Task objective — Lines from the one with "ISBN: 978-3-758-43235-4" up to and including the one with "Македонската берза во благ пораст: МБИ10" are to be copied exactly from the records below, without their pictures.

Input records —
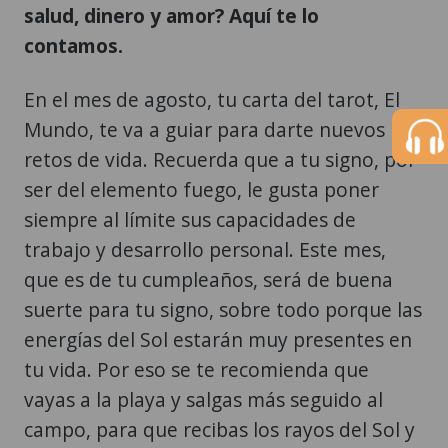
salud, dinero y amor? Aquí te lo
contamos.
En el mes de agosto, tu carta del tarot, El
Mundo, te va a guiar para darte nuevos
retos de vida. Recuerda que a tu signo, por
ser del elemento fuego, le gusta poner
siempre al límite sus capacidades de
trabajo y desarrollo personal. Este mes,
que es de tu cumpleaños, será de buena
suerte para tu signo, sobre todo porque las
energías del Sol estarán muy presentes en
tu vida. Por eso se te recomienda que
vayas a la playa y salgas más seguido al
campo, para que recibas los rayos del Sol y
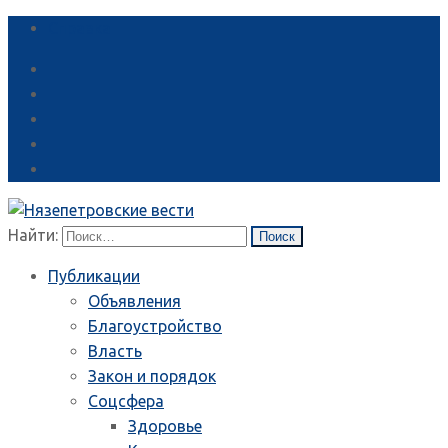
Справка
Найти:
Публикации
Объявления
Благоустройство
Власть
Закон и порядок
Соцсфера
Здоровье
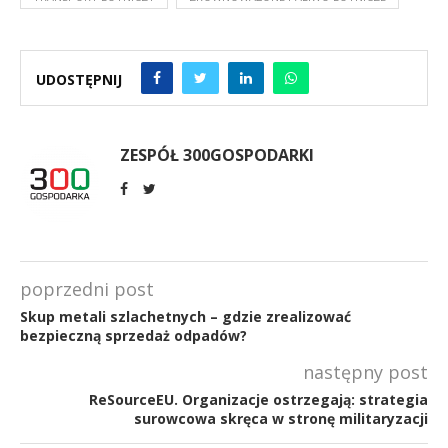
UDOSTĘPNIJ
ZESPÓŁ 300GOSPODARKI
poprzedni post
Skup metali szlachetnych – gdzie zrealizować
bezpieczną sprzedaż odpadów?
następny post
ReSourceEU. Organizacje ostrzegają: strategia
surowcowa skręca w stronę militaryzacji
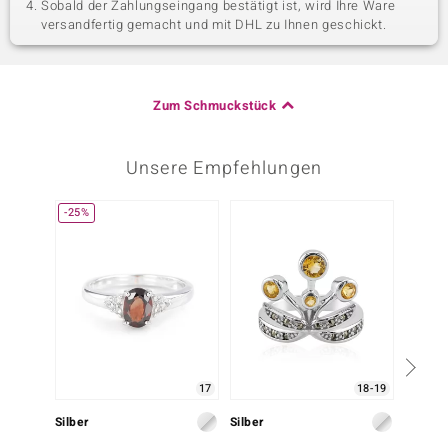
Sobald der Zahlungseingang bestätigt ist, wird Ihre Ware
versandfertig gemacht und mit DHL zu Ihnen geschickt.
Zum Schmuckstück
Unsere Empfehlungen
-25%
-23%
17
18-19
Silber
Silber
Silber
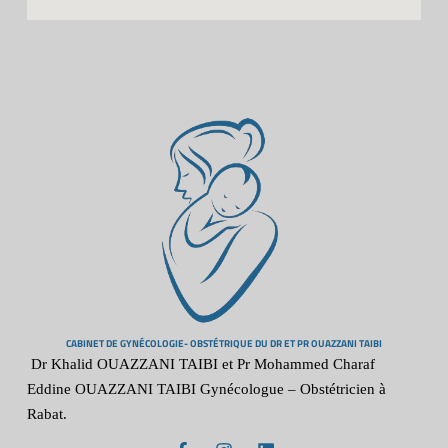
CABINET DE GYNÉCOLOGIE- OBSTÉTRIQUE DU DR ET PR OUAZZANI TAIBI
Dr Khalid OUAZZANI TAIBI et Pr Mohammed Charaf
Eddine OUAZZANI TAIBI Gynécologue – Obstétricien à
Rabat.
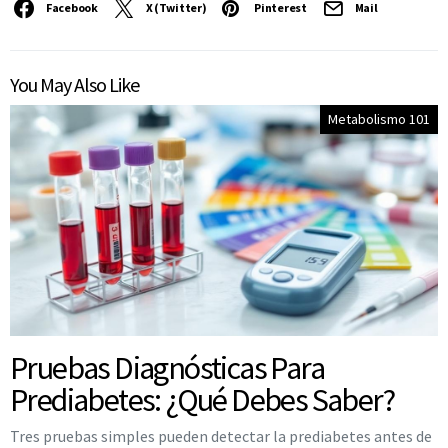
Facebook
X (Twitter)
Pinterest
Mail
You May Also Like
Metabolismo 101
Pruebas Diagnósticas Para
Prediabetes: ¿Qué Debes Saber?
Tres pruebas simples pueden detectar la prediabetes antes de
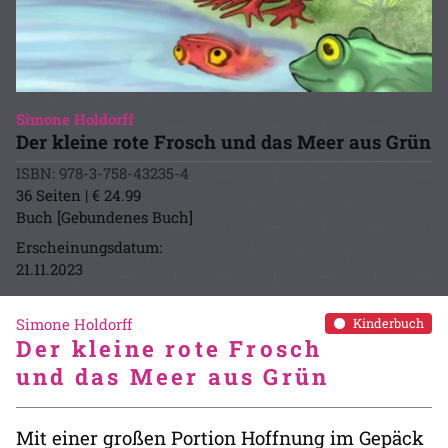
Simone Holdorff
Der kleine rote Frosch und das Meer aus Grün
ISBN: 978-3-758-43235-4
36 Seiten | € 24.99
Buch [Gebundenes Buch]
Erscheinungsdatum:
21.11.2023
Simone Holdorff
Kinderbuch
Der kleine rote Frosch
und das Meer aus Grün
Mit einer großen Portion Hoffnung im Gepäck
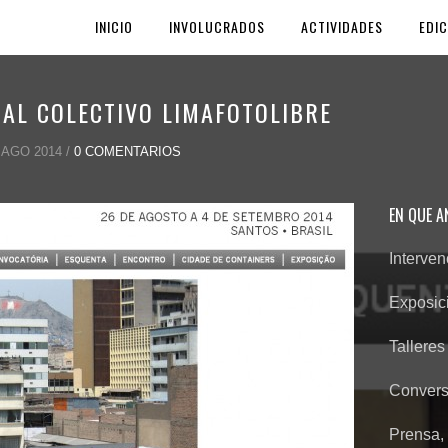
INICIO
INVOLUCRADOS
ACTIVIDADES
EDIC
A AL COLECTIVO LIMAFOTOLIBRE
AGO 2014 /
0 COMENTARIOS
EN QUE 
Interve
Exposic
Talleres
Convers
Prensa, 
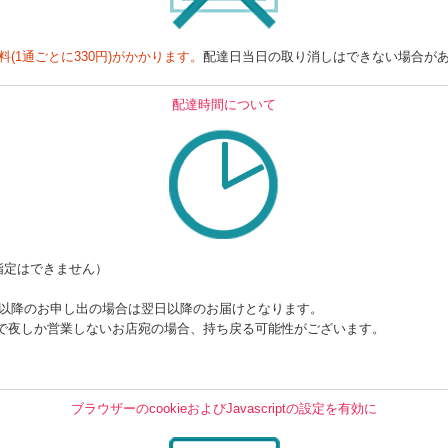
料(1通ごとに330円)がかかります。
配達日当日の取り消しはできない場合が
配達時間について
指定はできません）
時以降のお申し出の場合は翌日以降のお届けとなります。
で夜しか営業しないお店宛の場合、持ち戻る可能性がございます。
ブラウザーのcookieおよびJavascriptの設定を有効に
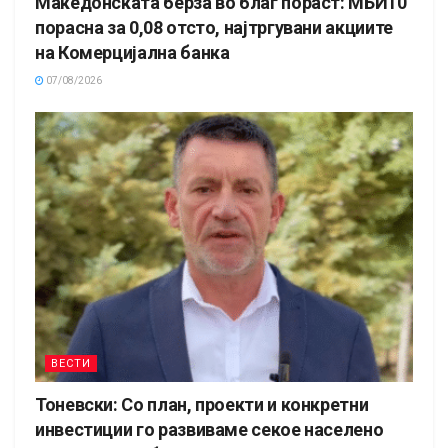
Македонската берза во благ пораст: МБИ10
порасна за 0,08 отсто, најтргувани акциите
на Комерцијална банка
07/08/2026
ВЕСТИ
Тоневски: Со план, проекти и конкретни
инвестиции го развиваме секое населено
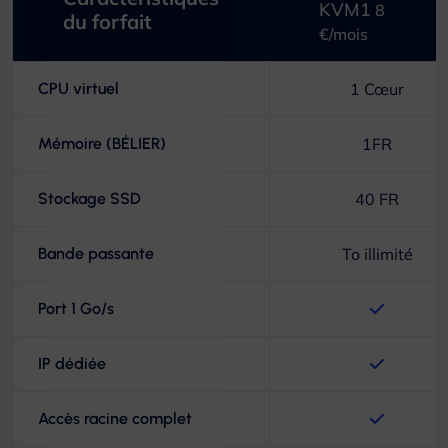
KVM1
8
du forfait
€/mois
CPU virtuel
1 Cœur
Mémoire (BÉLIER)
1FR
Stockage SSD
40 FR
Bande passante
To illimité
Port 1 Go/s
IP dédiée
Accès racine complet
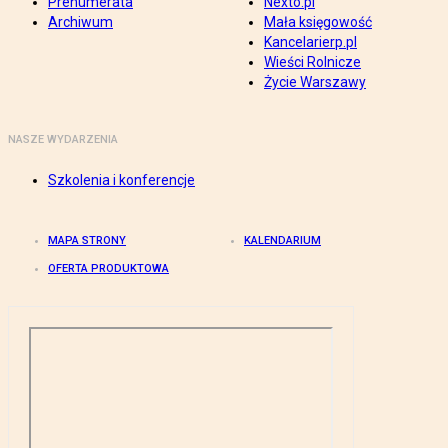
Prenumerata
Nexto.pl
Archiwum
Mała księgowość
Kancelarierp.pl
Wieści Rolnicze
Życie Warszawy
NASZE WYDARZENIA
Szkolenia i konferencje
MAPA STRONY
KALENDARIUM
OFERTA PRODUKTOWA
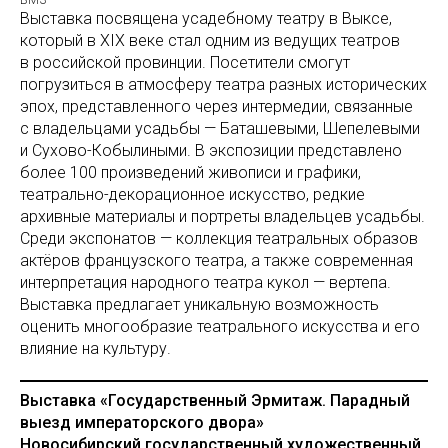
ВМЗ
Выставка посвящена усадебному театру в Выксе,
который в XIX веке стал одним из ведущих театров
в российской провинции. Посетители смогут
погрузиться в атмосферу театра разных исторических
эпох, представленного через интермедии, связанные
с владельцами усадьбы — Баташевыми, Шепелевыми
и Сухово-Кобылиными. В экспозиции представлено
более 100 произведений живописи и графики,
театрально-декорационное искусство, редкие
архивные материалы и портреты владельцев усадьбы.
Среди экспонатов — коллекция театральных образов
актёров французского театра, а также современная
интерпретация народного театра кукол — вертепа.
Выставка предлагает уникальную возможность
оценить многообразие театрального искусства и его
влияние на культуру.
Выставка «Государственный Эрмитаж. Парадный
выезд императорского двора»
Новосибирский государственный художественный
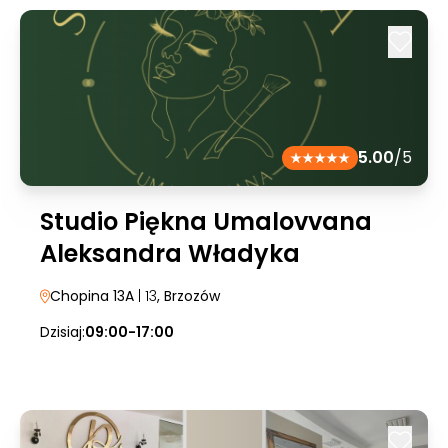
5.00
/5
Studio Piękna Umalovvana
Aleksandra Władyka
Chopina 13A
| 13
, Brzozów
Dzisiaj:
09:00-17:00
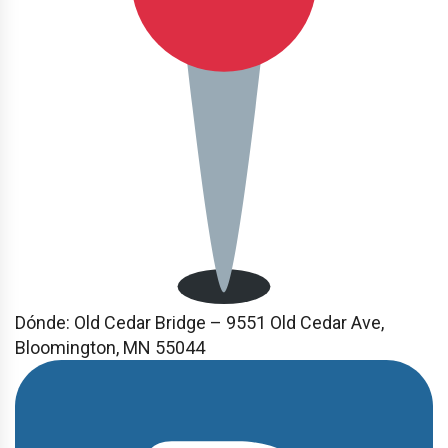
Dónde:
Old Cedar Bridge – 9551 Old Cedar Ave,
Bloomington, MN 55044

Answer box —
ISBN: 978-3-758-43235-4
36 Seiten | € 24.99
Buch [Gebundenes Buch]
Erscheinungsdatum:
21.11.2023
Simone Holdorff
Kinderbuch
Der kleine rote Frosch
und das Meer aus Grün
Mit einer großen Portion Hoffnung im Gepäck
INICIO
INVOLUCRADOS
ACTIVIDADES
EDIC
A AL COLECTIVO LIMAFOTOLIBRE
AGO 2014 /
0 COMENTARIOS
EN QUE 
Interve
Exposic
Talleres
Convers
Prensa, 
料(1通ごとに330円)がかかります。
配達日当日の取り消しはできない場合が
配達時間について
指定はできません）
時以降のお申し出の場合は翌日以降のお届けとなります。
で夜しか営業しないお店宛の場合、持ち戻る可能性がございます。
ブラウザーのcookieおよびJavascriptの設定を有効に
Македонската берза во благ пораст: МБИ10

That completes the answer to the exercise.